How would I combine the following 2 functions:

replaceNth n newVal (x:xs)
 | n ==开发者_运维知识库 0 = newVal:xs
 | otherwise = x:replaceNth (n-1) newVal xs

replaceMthNth m n v arg = replaceNth m (replaceNth n v (arg !! m)) arg

into a single function?

Is it possible?


This is pretty hideous but it does the job:

replacemn 0 0 z ((x : xs) : xss) = (z : xs) : xss
replacemn 0 n z ((x : xs) : xss) =
  let (ys : yss) = replacemn 0 (n-1) z (xs : xss)
  in ((x : ys) : yss)
replacemn m n z (xs:xss) = xs : replacemn (m-1) n z xss


Function composition

Functions in Haskell may be composed at no cost. E.g. given two functions, f and g, you can compose them into a new function: f . g, which applies g to an argument, then applies f to the result.

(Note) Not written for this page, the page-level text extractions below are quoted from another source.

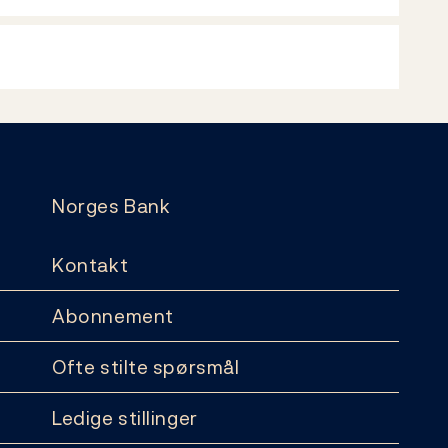
Norges Bank
Kontakt
Abonnement
Ofte stilte spørsmål
Ledige stillinger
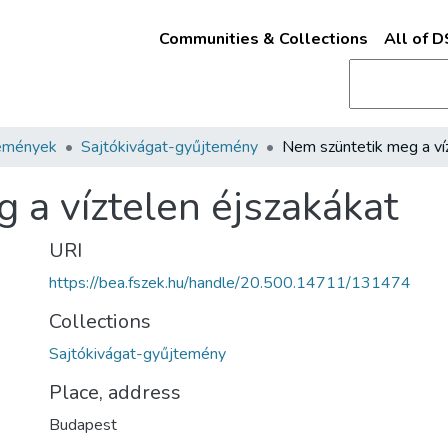
Communities & Collections
All of 
emények
Sajtókivágat-gyűjtemény
 a víztelen éjszakákat
URI
https://bea.fszek.hu/handle/20.500.14711/131474
Collections
Sajtókivágat-gyűjtemény
Place, address
Budapest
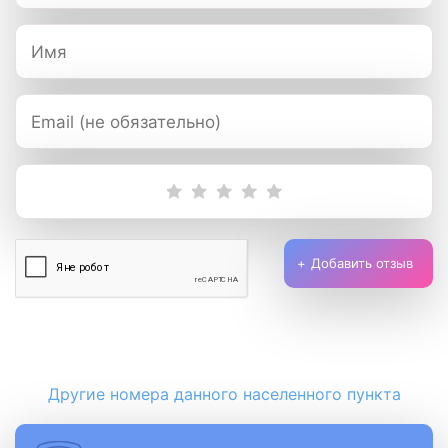
Добавить отзыв
Другие номера данного населенного пункта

You should be able to use composition in the same way here.


Ok, here it is with no other named functions in the global namespace, or using any where or let clauses or any other global functions.

{-# LANGUAGE ScopedTypeVariables,RankNTypes #-}
module Temp where
newtype Mu a = Mu (Mu a -> a)

replaceMthNth :: Int -> Int -> a -> [[a]] -> [[a]]
replaceMthNth = (\h (f :: Int -> forall b . b -> [b] -> [b]) -> h f f)
                  ( \replaceNth replaceNth' ->
                    -- definition of replaceMthNth in terms of some replaceNth and replaceNth'
                    \m n v arg -> replaceNth m (replaceNth' n v (arg !! m)) arg
                  )
                  $
                    -- y combinator
                    ((\f -> (\h -> h $ Mu h) $ \x -> f $ (\(Mu g) -> g) x $ x) :: (a -> a) -> a) $
                    (\replaceNth ->
                      -- definition of replaceNth given a recursive definition 
                      (\(n::Int) newVal xs -> case xs of
                          [] -> []
                          (x:xs) -> if n == 0 then newVal:xs else x:replaceNth (n-1) newVal xs
                      )
                    )


I don't understand what the question is at all :), but here is how I would implement it:

modifyNth :: Int -> (a -> a) -> [a] -> [a]
modifyNth n f (x:xs)
  | n == 0 = f x : xs
  | otherwise = x : modifyNth (n-1) f xs

replaceNthMth :: Int -> Int -> a -> [[a]] -> [[a]]
replaceNthMth m n v = modifyNth m (modifyNth n (const v))

This way you don't need to traverse the list twice (first time with !!, second time with replaceNth)


Here's a grotesque implementation that rebuilds the 2d list structure with nested list comprehensions over zips with infinite lists:

replaceMthNth :: Int -> Int -> a -> [[a]] -> [[a]]
replaceMthNth m n v ass = [[if (x,y) == (m,n) then v else a
                            | (y, a) <- zip [0..] as]
                           | (x, as) <- zip [0..] ass]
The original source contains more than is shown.